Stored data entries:
--
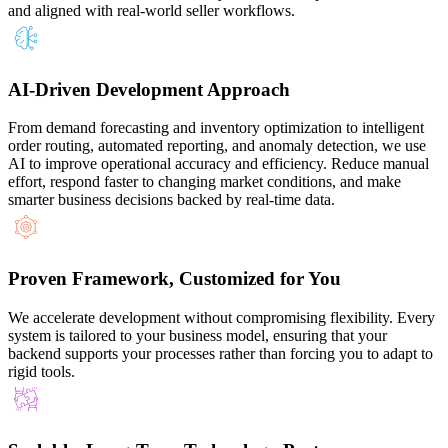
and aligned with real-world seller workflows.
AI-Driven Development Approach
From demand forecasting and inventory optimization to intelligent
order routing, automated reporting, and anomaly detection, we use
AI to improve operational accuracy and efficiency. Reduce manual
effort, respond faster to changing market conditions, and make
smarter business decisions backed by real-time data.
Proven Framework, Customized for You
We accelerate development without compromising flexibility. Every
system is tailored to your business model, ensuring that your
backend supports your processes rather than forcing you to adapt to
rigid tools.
--
Apart from its pictures, the data is to be repeated exactly.

and aligned with real-world seller workflows.
AI-Driven Development Approach
From demand forecasting and inventory optimization to intelligent
order routing, automated reporting, and anomaly detection, we use
AI to improve operational accuracy and efficiency. Reduce manual
effort, respond faster to changing market conditions, and make
smarter business decisions backed by real-time data.
Proven Framework, Customized for You
We accelerate development without compromising flexibility. Every
system is tailored to your business model, ensuring that your
backend supports your processes rather than forcing you to adapt to
rigid tools.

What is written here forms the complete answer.